Authorities in South Korea are set to use the country’s facial recognition camera network to track people with COVID in real time and ensure they are wearing face masks.
The system will first be tested in Bucheon, on the outskirts of Seoul, in January before being extended to other areas of the country.
The scheme uses artificial intelligence and facial recognition software linked to the city’s 10,820 security cameras “to track the movements of active cases and their close contacts, and to determine whether they wore a mask,” reports RT.
One official said the system was needed to reduce the workload on the team tasked with tracking COVID cases in the city by relying on information such as records of card purchases and cellphone location data.
“Using facial recognition technology will enable that analysis in an instant,” said Bucheon Mayor Jang Deog-cheon, adding that it reduces the burden on workers having to spend “hours analyzing a single [segment of] CCTV footage.”
The system also eliminates the problem of citizens who get infected with COVID but “who aren’t always truthful about their activities and whereabouts,” reported Reuters.
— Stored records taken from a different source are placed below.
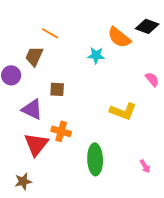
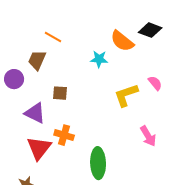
yellow L-shape: (123, 111) -> (126, 95), moved, turned 140
pink arrow: (145, 166) -> (148, 136), moved, size x1.5

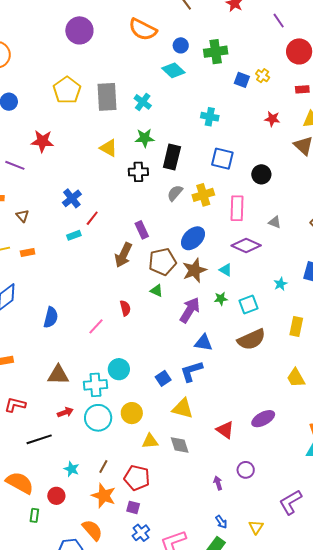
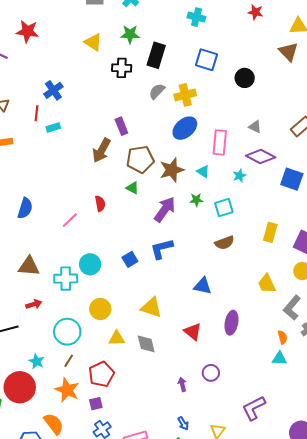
red star: (272, 119) -> (255, 12), moved
pink rectangle: (237, 208) -> (220, 142), moved
red line: (92, 218) -> (36, 113), moved, turned -35
blue ellipse: (193, 238) -> (185, 128), moved
purple diamond: (246, 245) -> (261, 157), moved
cyan star: (280, 284) -> (239, 176), moved
brown semicircle: (251, 339) -> (225, 243), size x0.7
blue triangle: (203, 343) -> (203, 286), moved
blue L-shape: (192, 371) -> (162, 249), moved
blue square: (163, 378) -> (130, 259), moved
cyan circle: (98, 418) -> (67, 332), moved
purple ellipse: (263, 419) -> (231, 323), turned -55
red pentagon: (137, 478) -> (101, 374), turned 30
red circle: (56, 496) -> (20, 387), size x1.8
purple square: (133, 507) -> (96, 404), turned -32

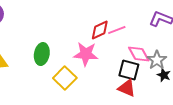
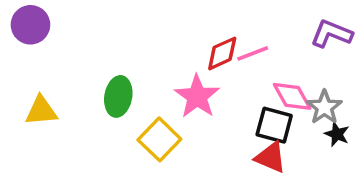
pink star: (86, 54) -> (197, 96), turned 30

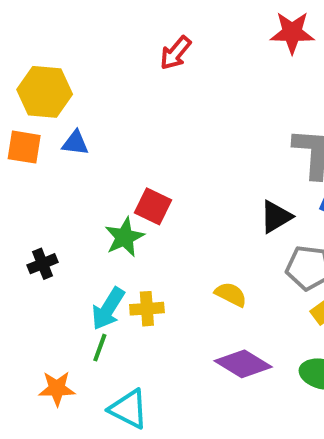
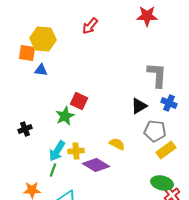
yellow hexagon: (45, 92) -> (43, 39), moved
orange square: (24, 147) -> (27, 53), moved
purple diamond: (243, 364) -> (96, 165), moved

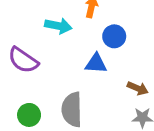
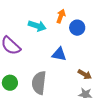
blue circle: (114, 36) -> (77, 28), moved

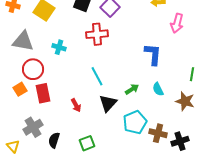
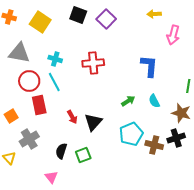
red cross: (97, 34) -> (93, 63), moved
cyan line: (97, 76) -> (54, 82), moved
orange square: (20, 89) -> (11, 116), moved
black triangle: (108, 103) -> (93, 122), moved
black semicircle: (54, 140) -> (61, 151), moved
black cross: (180, 141) -> (176, 138), moved

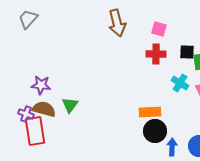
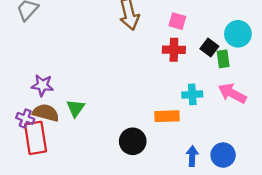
black square: (187, 52) -> (209, 48), turned 35
cyan cross: (180, 83) -> (192, 94), moved, turned -36
black circle: (155, 131) -> (133, 141), moved

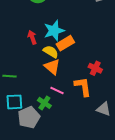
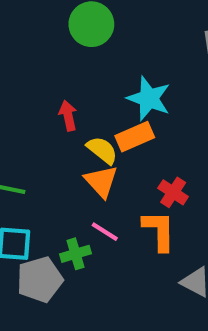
cyan star: (54, 31) -> (149, 98), moved, turned 30
red cross: (95, 68) -> (173, 192), moved
green cross: (44, 103) -> (76, 254), turned 32

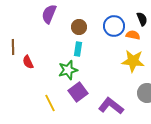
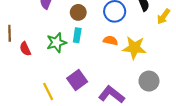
orange semicircle: (133, 35) -> (110, 40), moved
green star: (68, 70) -> (56, 43), moved

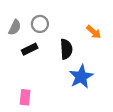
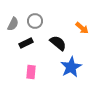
black semicircle: (66, 49) -> (58, 43), turned -48
pink rectangle: (25, 97) -> (31, 72), moved

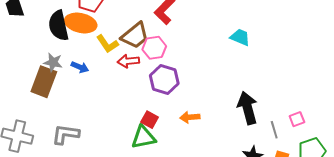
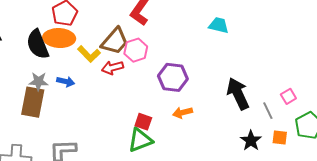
purple hexagon: (164, 80) -> (173, 77), moved

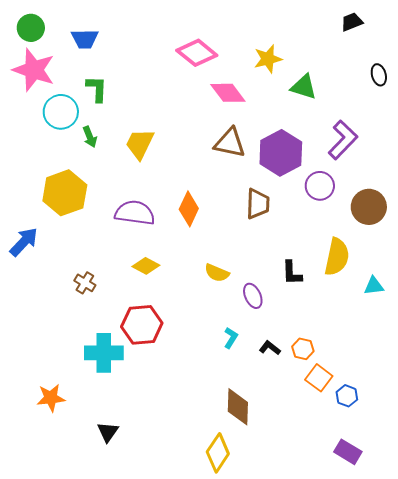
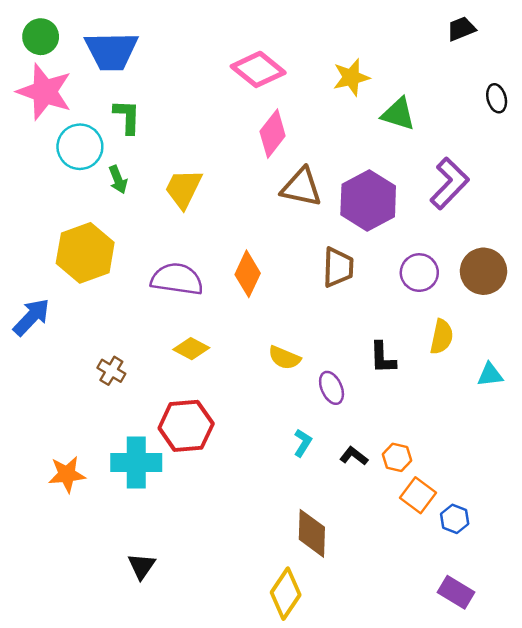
blue trapezoid: (85, 39) -> (111, 51), size x1.5
pink diamond: (228, 93) -> (273, 134), moved, turned 75
purple circle: (320, 186) -> (419, 273), moved
yellow semicircle: (337, 257) -> (442, 337), size x0.7
orange star: (51, 398) -> (67, 474), moved

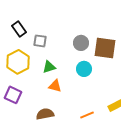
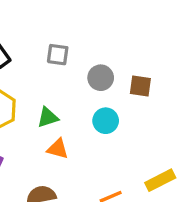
gray square: (40, 41) -> (58, 55), moved
brown square: (105, 48) -> (140, 86), size x0.6

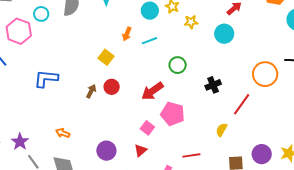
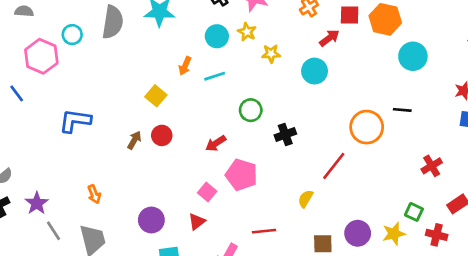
black cross: (213, 85) -> (285, 134), moved
red arrow: (152, 91) -> (216, 143), size x0.7
orange arrow: (63, 133) -> (94, 194), turned -136

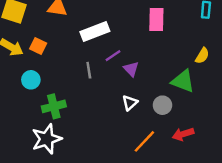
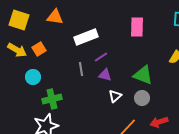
orange square: (38, 46) -> (39, 49), turned 32
purple triangle: (131, 69) -> (105, 75), moved, turned -32
green triangle: (183, 81) -> (143, 75), moved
Park Dae-chul, a lawmaker from the main opposition People Power Party. called the plan a “neo-totalitarian idea.”
“It is absolutely wrong to monitor and control the public via CCTV using taxpayers’ money and without the consent from the public,” said Park.
China, India, Japan, Poland, Russia, and multiple US states are also exploring similar ways to keep track of the movements of people infected with COVID.
Such technology is of course wide open to abuse, erases any kind of expectation of privacy and is something that George Orwell would have laughed off as inconceivable.
And yet here we are.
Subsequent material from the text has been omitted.